Por un lado, eso permite estrangular económicamente al enemigo. Hacerlo invisible, dificultar las comparaciones, evitar que los colaboracionistas se sientan señalados por esos enojosos “Pepitos Grillos” que demuestran que con poco dinero se puede hacer buen cine, personal y decente. Siempre temen los que tratan de imponer sus reglas que pueda cundir el ejemplo de la disidencia, que los espectadores puedan preferir lo original, lo nuevo, lo sorprendente y lo propio a lo consabido, lo igual, lo esperado y lo uniforme. Hay reducir su cauce: cuanto menos rebeldes haya, mejor. Y si sus películas no dan dinero se deducirá que es que “no gustan”, para así deslegitimizar por completo las ayudas que puedan recibir, contando con que estas, con un poco de campaña en prensa, serán en principio rechazadas por aquellos que no sienten ningún interés por el cine y también por aquellos cuyo único interés es el estrictamente económico (y laboral: una película pobre paga menos y emplea menos gente y durante menos tiempo).

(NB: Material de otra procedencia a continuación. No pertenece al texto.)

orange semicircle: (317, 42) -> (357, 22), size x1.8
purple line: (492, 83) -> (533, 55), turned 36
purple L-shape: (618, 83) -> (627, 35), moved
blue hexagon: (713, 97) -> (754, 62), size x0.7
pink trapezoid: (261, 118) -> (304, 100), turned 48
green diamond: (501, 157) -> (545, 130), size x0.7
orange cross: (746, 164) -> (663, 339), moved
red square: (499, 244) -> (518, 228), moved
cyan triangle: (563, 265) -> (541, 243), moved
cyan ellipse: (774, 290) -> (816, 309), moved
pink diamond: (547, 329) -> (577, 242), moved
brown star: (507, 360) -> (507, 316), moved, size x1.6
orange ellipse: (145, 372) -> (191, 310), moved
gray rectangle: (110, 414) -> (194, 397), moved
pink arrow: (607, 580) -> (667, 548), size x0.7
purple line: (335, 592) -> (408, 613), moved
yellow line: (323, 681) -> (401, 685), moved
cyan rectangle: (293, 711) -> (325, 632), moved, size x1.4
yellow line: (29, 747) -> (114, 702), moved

Por otro, con el apoyo generalizado de los medios de comunicación (pertenecientes todos a grupos que son partícipes crecientes en la producción de cine “standard” e interesados por deshacerse de competencia para sus series televisivas y por crear un nuevo “star system” casero, que luego tratarán de imponer en la pantalla grande), establecerán una falsa metáfora democrática, según la cual el público “elige” mayoritariamente ver el cine americano o el que la inversión publicitaria y la promoción del propio grupo multimedia convierte automáticamente en “comercial”. Para ello es esencial que no existan, en la práctica, otras alternativas: al menos en España, la mayor parte de lo más interesante que se hace en Europa y en el resto del mundo (incluso en los Estados Unidos) no se estrena, y las películas más taquilleras son las que el público tiene cerca de casa y copan el 90% de las pantallas (el 100% en los núcleos suburbanos, mientras se destierran las salas de cine de los centros urbanos).

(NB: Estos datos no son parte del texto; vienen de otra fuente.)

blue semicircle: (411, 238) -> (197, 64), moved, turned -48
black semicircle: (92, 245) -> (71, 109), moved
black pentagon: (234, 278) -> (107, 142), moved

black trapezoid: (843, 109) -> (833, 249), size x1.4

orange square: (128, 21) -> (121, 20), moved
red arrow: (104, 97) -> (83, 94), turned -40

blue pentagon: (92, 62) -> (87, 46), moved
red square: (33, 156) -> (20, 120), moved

Hasta el raro éxito de una película sin publicidad, que la crítica casi por milagro apoyase unánimemente, se ve reducido por su ausencia de vallas y espacios publicitarios y por su presencia exclusiva en una diminuta sala: aunque aguante en ella un año, la película en cuestión no entrará nunca en el “ranking” de las más taquilleras y sus ingresos totales serán ridiculizados frente a los obtenidos por los grandes éxitos del año. Se ocultará cuidadosamente que quizá amortice su bajo coste, desdeñando por principio todo lo que ha costado poco como “barato”, lo que no sucede con frecuencia con películas aparentemente mucho más comerciales, que han costado tanto y han invertido tanto en publicidad que un éxito espectacular pero efímero no permite amortizarlas por completo.

La exigencia de éxito inmediato (en el primer fin de semana se juegan todo), paradójicamente mucho mayor que cuando los tipos de interés triplicaban o cuadruplicaban los actuales, sirve para expulsar inmediatamente de las salas a las películas estrenadas el viernes sin publicidad alguna, impidiendo que se corra la nueva de su interés a través del “boca a oreja”, el más eficaz y fiable, pero el más lento. Los cinéfilos deberían recurrir al SMS y al correo electrónico para apoyar con la urgencia propia de la situación las películas que les gusten y que quieran que se sigan haciendo. Y debieran evitar, como sugirió hace poco Jordi Balló, por mucho que le intriguen, ver en las primeras tres semanas las películas de éxito garantizado por su precalientamiento y cobertura mediática y por su ocupación masiva de las pantallas.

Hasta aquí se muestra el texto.